Evan Parker, Peter Evans and Sam Pluta rocket to the stratosphere at The Vortex

evan-p-live

Returning to the place of their 2012 debut performance and live recording, Rocket Science took the audience on a wild and captivating journey at the Vortex on Friday. Mavericks of their instruments, saxophonist Evan Parker, trumpeter Peter Evans and electronics musician Sam Pluta (this time performing without pianist Craig Taborn) are remarkable in their progressive approach to testing and expanding the limits of musical convention. The concert was an explosion of radical sound and sonic manipulation: voluminous, spatial passages juxtaposed ferocious explorations of range, dynamic and timbre with delicate melody and well-placed squeaks, fluttering, slapping, breathing and whistling.

This was decidedly free music, but the trio were wonderfully simpatico, entering new movements and ideas with collective precision. Sensations were captured in split seconds, as textural and melodic concepts developed, overlapped and bounced between players. Pluta's electronic improvisation added a mind-bending dimension to the concert. At moments it was fierce and pointed; at more subtle times it was impossible to know where the acoustic ended and electronic began. These magic moments of real-time manipulation allowed Parker to dance and interweave with his own sounds, and one cacophonous passage evoked sensations of auditory illusions, rather than live electro-acoustic creation. Peter Evans' performance was particularly spellbinding. He captivated the eyes and ears as he appeared to transcend the realms of his instrument, transforming it from roaring motorbike to the delicate source of a sweetly whistled melody. Spanning range, tone, timbre and emotion he abandoned any preconceptions of conventional trumpet playing. Evans' sounds are so precise and refined that his 'extended technique' no longer seems unusual, but a logical means of expressive communication. 

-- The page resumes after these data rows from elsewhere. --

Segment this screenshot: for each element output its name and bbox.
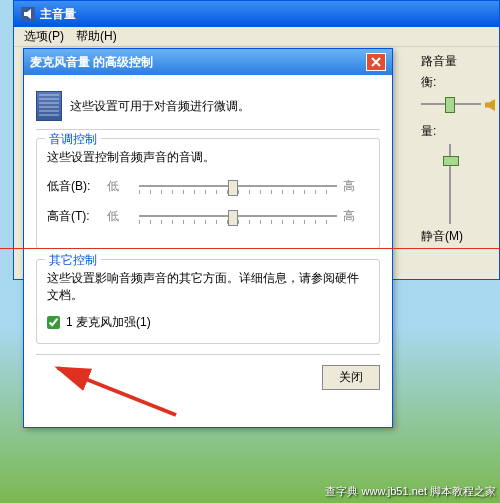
intro-row: 这些设置可用于对音频进行微调。 <box>36 83 380 130</box>
dialog-title: 麦克风音量 的高级控制 <box>30 54 366 71</box>
dialog-titlebar: 麦克风音量 的高级控制 <box>24 49 392 75</box>
main-titlebar: 主音量 <box>14 1 499 27</box>
treble-low-text: 低 <box>107 208 133 225</box>
close-button[interactable]: 关闭 <box>322 365 380 390</box>
treble-label: 高音(T): <box>47 208 107 225</box>
menu-options[interactable]: 选项(P) <box>18 26 70 47</box>
bass-slider[interactable] <box>139 176 337 196</box>
section-label: 路音量 <box>421 53 493 70</box>
treble-slider[interactable] <box>139 206 337 226</box>
other-desc: 这些设置影响音频声音的其它方面。详细信息，请参阅硬件文档。 <box>47 270 369 304</box>
dialog-button-row: 关闭 <box>36 354 380 390</box>
tone-desc: 这些设置控制音频声音的音调。 <box>47 149 369 166</box>
mic-boost-row: 1 麦克风加强(1) <box>47 314 369 331</box>
main-window-title: 主音量 <box>40 6 76 23</box>
bass-row: 低音(B): 低 高 <box>47 176 369 196</box>
treble-row: 高音(T): 低 高 <box>47 206 369 226</box>
book-icon <box>36 91 62 121</box>
treble-high-text: 高 <box>343 208 369 225</box>
balance-slider[interactable] <box>421 95 481 115</box>
other-legend: 其它控制 <box>45 252 101 269</box>
advanced-controls-dialog: 麦克风音量 的高级控制 这些设置可用于对音频进行微调。 音调控制 这些设置控制音… <box>23 48 393 428</box>
watermark: 查字典 www.jb51.net 脚本教程之家 <box>325 484 496 499</box>
close-icon[interactable] <box>366 53 386 71</box>
bass-high-text: 高 <box>343 178 369 195</box>
menubar: 选项(P) 帮助(H) <box>14 27 499 47</box>
menu-help[interactable]: 帮助(H) <box>70 26 123 47</box>
other-control-group: 其它控制 这些设置影响音频声音的其它方面。详细信息，请参阅硬件文档。 1 麦克风… <box>36 259 380 344</box>
balance-label: 衡: <box>421 74 493 91</box>
volume-slider[interactable] <box>441 144 461 224</box>
intro-text: 这些设置可用于对音频进行微调。 <box>70 98 250 115</box>
right-panel: 路音量 衡: 量: 静音(M) <box>421 53 493 253</box>
app-icon <box>20 6 36 22</box>
volume-label: 量: <box>421 123 493 140</box>
bass-label: 低音(B): <box>47 178 107 195</box>
mic-boost-label: 1 麦克风加强(1) <box>66 314 151 331</box>
mute-label: 静音(M) <box>421 228 493 245</box>
mic-boost-checkbox[interactable] <box>47 316 60 329</box>
bass-low-text: 低 <box>107 178 133 195</box>
tone-legend: 音调控制 <box>45 131 101 148</box>
tone-control-group: 音调控制 这些设置控制音频声音的音调。 低音(B): 低 高 高音(T): 低 … <box>36 138 380 249</box>
speaker-icon <box>485 99 495 111</box>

Of course, this boundary-pushing isn't to everyone's taste, and such sonic unorthodoxy can be a challenge to the more squeamish listener. The audience at The Vortex, though, appeared enthralled by the journey, from frantic fervour to floating through a space strewn with crunchy electronic meteoroids. By the end my heart was racing along with the on-stage energy. The beauty of these fresh, free sounds is that they break through the rules and confinements of habitual listening experiences. These are exciting (and potentially uncomfortable) because they are otherwise unexpressed: because they go beyond familiar vocabulary. At the end of Rocket Science's set, the friend beside me glanced at the pen and paper grasped between my fingers, and joked: "Did you get all that down?" No. Not at all.